On se boit un pastis ? Ou l’arrogance en guise d’attitude
Architecture et politique
Stream : À t’écouter et à te lire, tu sembles intégrer la dimension politique à ton travail d’architecte. Dans quel sens l’acte architectural est-il politique ?
Rudy Ricciotti : L’acte architectural n’est pas innocent. Il y a une inévitable expression politique de l’architecture, mais il n’y a pas forcément une forme politique de l’architecture. La politique est - pour tous - toujours présente, périphérique, c’est une ombre portée de la question esthétique. Elle est aussi à mi-chemin entre l’intuition gastronomique et la question esthétique. Lorsqu’elle est intuitive, la politique se met dans des situations de porosité et génère une projection dans le réel, c’est un peu comme l’image de la truffe, maladie du chêne. Une maladie qui génère cet aliment de luxe pour lequel on pourrait se déchirer. La politique tourne autour de ces questions, et aujourd’hui l’architecture est prise en flag de détresse, car confrontée sans projet gustatif à cette réalité. En outre, l’architecture ne peut pas échapper à son destin qui est éminemment esthétique. Elle n’y peut rien puisqu’elle est confrontée à la médiocrité ambiante de notre projet de société et à la plus insignifiante des situations physiques. On peut dire sans être cynique que les architectes avec ce temps sauvage et incertain n’ont pas de chance et qu’il vaut mieux être un architecte AOC avec des cépages difficiles et terreux du type mourvèdre ou grenache qu’être architecte Grand Cru avec des cépages séducteur tel le syrah... Si l’on veut dans un contexte neurasthénique sauver sa peau.
Stream : Les artistes ont plus de libertés et moins de contraintes ?

Rudy Ricciotti : Le romorantin ou le viognier sont de vrais artistes.
Stream : Ils ont beaucoup moins de responsabilités, peut-être ?
Rudy Ricciotti : Tu es gonflé à propos des blancs ! Parce que les artistes ne touchent qu’au symbolique et les architectes touchent au fonctionnel, à l’économique, à l’esthétique, au politique et au symbolique. Y en a qui touchent le ballon et d’autres qui s’en battent les couilles ! Quand un artiste souhaite se rapprocher du monde économique, cela produit des saynètes sociales, auxquels peu en réchappent. Le breton Gilles Mahé s’en sortait par la question relationnelle, mais pas la parisienne Sophie Calle. C’est l’art français qui souffre raisonnablement ! Mais en matière d’obsessions je préfère celles de Daniel Buren. L’art c’est plus une traque qui réagit à coup de flingue dans la tête. Regarde Catherine Breillat, ça c’est une dame qui a du ventre, c’est du cru, c’est du dur. Nous sommes sémiologiquement très maladroits à tenter de rapprocher l’art de l’architecture. Mais la rencontre des économies et de l’architecture est plus explicite pour l’architecture, notamment sur le terrain légal, et c’est là qu’il y a de véritables territoires d’inventions. C’est dans le croisement de l’architecture et des terrains juridiques que l’on explorera la créativité et les conquêtes. Le jour où je m’étais barré d’Archilab en 2000, qu’il fallait investir les vides juridiques et être un avocat sévère pour rêver d’être architecte !
Stream : Dans « Blitzkrieg » (Pamphlet sorti en 2005 aux éditions Transbordeurs), tu parles de « Djihad Architectural ». Ce « djihad » est mû par une idéologie, quelle serait la tienne ?

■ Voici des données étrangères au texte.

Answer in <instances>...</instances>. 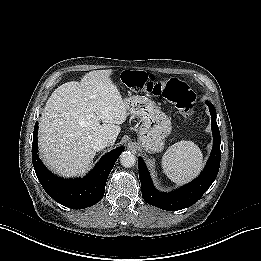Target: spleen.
<instances>
[{"mask_svg":"<svg viewBox=\"0 0 261 261\" xmlns=\"http://www.w3.org/2000/svg\"><path fill=\"white\" fill-rule=\"evenodd\" d=\"M203 154L192 141H180L169 147L162 157V168L176 184L186 183L201 171Z\"/></svg>","mask_w":261,"mask_h":261,"instance_id":"3e777b00","label":"spleen"}]
</instances>
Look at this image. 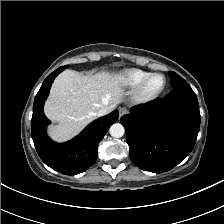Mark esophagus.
Segmentation results:
<instances>
[{
    "mask_svg": "<svg viewBox=\"0 0 224 224\" xmlns=\"http://www.w3.org/2000/svg\"><path fill=\"white\" fill-rule=\"evenodd\" d=\"M126 113H127V109L125 107H122V108L119 109V115H120V117H122Z\"/></svg>",
    "mask_w": 224,
    "mask_h": 224,
    "instance_id": "34e87169",
    "label": "esophagus"
}]
</instances>
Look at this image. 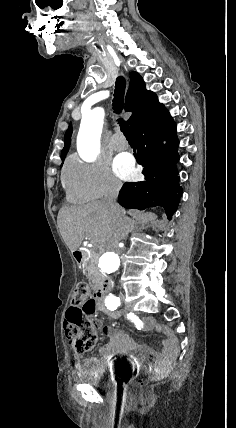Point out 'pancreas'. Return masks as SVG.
I'll use <instances>...</instances> for the list:
<instances>
[{
	"instance_id": "cf45deb5",
	"label": "pancreas",
	"mask_w": 236,
	"mask_h": 428,
	"mask_svg": "<svg viewBox=\"0 0 236 428\" xmlns=\"http://www.w3.org/2000/svg\"><path fill=\"white\" fill-rule=\"evenodd\" d=\"M101 254H92L91 258L83 264V268L86 272V276H88L91 282V288H98L100 284V278H102V274H100L97 264Z\"/></svg>"
}]
</instances>
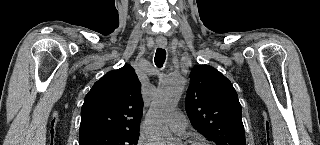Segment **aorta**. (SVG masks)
Returning <instances> with one entry per match:
<instances>
[{
	"label": "aorta",
	"instance_id": "aorta-1",
	"mask_svg": "<svg viewBox=\"0 0 320 145\" xmlns=\"http://www.w3.org/2000/svg\"><path fill=\"white\" fill-rule=\"evenodd\" d=\"M184 84L181 76H169L162 81L145 120V133L152 145H174L167 119L177 106Z\"/></svg>",
	"mask_w": 320,
	"mask_h": 145
}]
</instances>
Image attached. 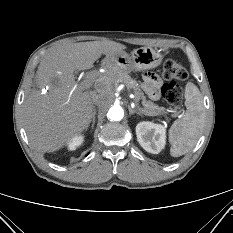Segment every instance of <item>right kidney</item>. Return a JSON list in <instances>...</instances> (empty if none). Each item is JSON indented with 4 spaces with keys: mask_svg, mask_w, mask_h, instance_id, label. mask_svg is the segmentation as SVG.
Masks as SVG:
<instances>
[{
    "mask_svg": "<svg viewBox=\"0 0 233 233\" xmlns=\"http://www.w3.org/2000/svg\"><path fill=\"white\" fill-rule=\"evenodd\" d=\"M84 141V137L82 135H77L73 137L67 144H68V149L73 151L77 147H79Z\"/></svg>",
    "mask_w": 233,
    "mask_h": 233,
    "instance_id": "obj_1",
    "label": "right kidney"
}]
</instances>
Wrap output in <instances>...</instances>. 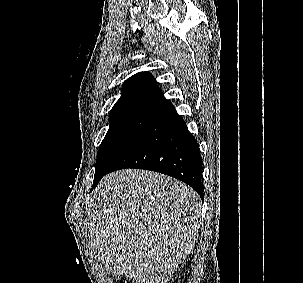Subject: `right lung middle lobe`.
<instances>
[{
	"label": "right lung middle lobe",
	"mask_w": 303,
	"mask_h": 283,
	"mask_svg": "<svg viewBox=\"0 0 303 283\" xmlns=\"http://www.w3.org/2000/svg\"><path fill=\"white\" fill-rule=\"evenodd\" d=\"M146 115H131L109 119V130L104 137L96 160L93 186L107 174L124 151L155 120Z\"/></svg>",
	"instance_id": "1"
}]
</instances>
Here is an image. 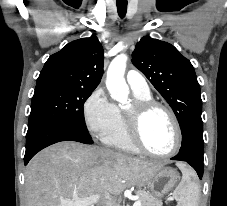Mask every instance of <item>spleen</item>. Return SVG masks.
Listing matches in <instances>:
<instances>
[{
    "label": "spleen",
    "instance_id": "obj_1",
    "mask_svg": "<svg viewBox=\"0 0 227 206\" xmlns=\"http://www.w3.org/2000/svg\"><path fill=\"white\" fill-rule=\"evenodd\" d=\"M182 171V181L174 191V197L180 206H198L200 188L197 183L191 180L193 172L185 167H180Z\"/></svg>",
    "mask_w": 227,
    "mask_h": 206
}]
</instances>
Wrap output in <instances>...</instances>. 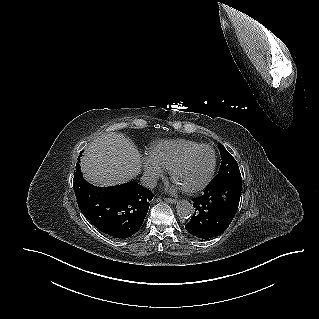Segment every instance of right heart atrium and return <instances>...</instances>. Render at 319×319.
I'll use <instances>...</instances> for the list:
<instances>
[{
	"mask_svg": "<svg viewBox=\"0 0 319 319\" xmlns=\"http://www.w3.org/2000/svg\"><path fill=\"white\" fill-rule=\"evenodd\" d=\"M142 165L149 184L155 183L164 174V169L154 162L149 155L143 158Z\"/></svg>",
	"mask_w": 319,
	"mask_h": 319,
	"instance_id": "right-heart-atrium-1",
	"label": "right heart atrium"
}]
</instances>
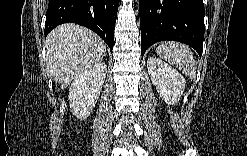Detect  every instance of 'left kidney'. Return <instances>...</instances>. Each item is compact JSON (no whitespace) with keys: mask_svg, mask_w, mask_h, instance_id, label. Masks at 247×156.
Listing matches in <instances>:
<instances>
[{"mask_svg":"<svg viewBox=\"0 0 247 156\" xmlns=\"http://www.w3.org/2000/svg\"><path fill=\"white\" fill-rule=\"evenodd\" d=\"M147 69L161 98L172 105L178 103L185 89L184 77L157 57L148 58Z\"/></svg>","mask_w":247,"mask_h":156,"instance_id":"1","label":"left kidney"}]
</instances>
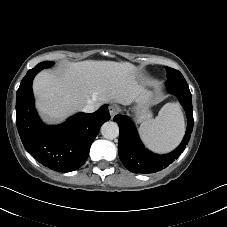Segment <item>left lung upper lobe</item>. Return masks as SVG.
<instances>
[{"label": "left lung upper lobe", "instance_id": "1", "mask_svg": "<svg viewBox=\"0 0 227 227\" xmlns=\"http://www.w3.org/2000/svg\"><path fill=\"white\" fill-rule=\"evenodd\" d=\"M167 70V79L172 81H185L183 75L178 70H175L170 67H166Z\"/></svg>", "mask_w": 227, "mask_h": 227}]
</instances>
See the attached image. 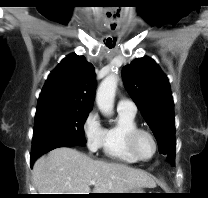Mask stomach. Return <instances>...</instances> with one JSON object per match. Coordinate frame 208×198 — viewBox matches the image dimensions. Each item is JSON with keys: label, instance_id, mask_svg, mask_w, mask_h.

Rudy Ricciotti : Dans « Blitzkrieg », j’utilise avec emphase, le terme de « Djihad » pour parler de l’architecture provençale, du régionalisme, véritable ennemi à abattre. À l’image du terrorisme avec lequel la négociation est critiquable, les négociations ne sont pas possibles avec le régionalisme, car c’est une des formes premières de la culture générique. Le régionalisme et le « saturno-hollandisme » (l’hégémonie de l’architecture néerlandaise par les épigones de Rem Koolhaas érigée au rang de régionalisme international), sont à mettre au même niveau de prédation. Il s’agit de phénomènes pervers qui sont de l’ordre d’une fausse post-modernité, c’est-à-dire avec une faible conviction critique et qui parlent d’avantage de l’expressionnisme sensible que de la sensibilité brutale. Le foie gras et la crème brûlée, non ! La truffe et l’oursin, oui.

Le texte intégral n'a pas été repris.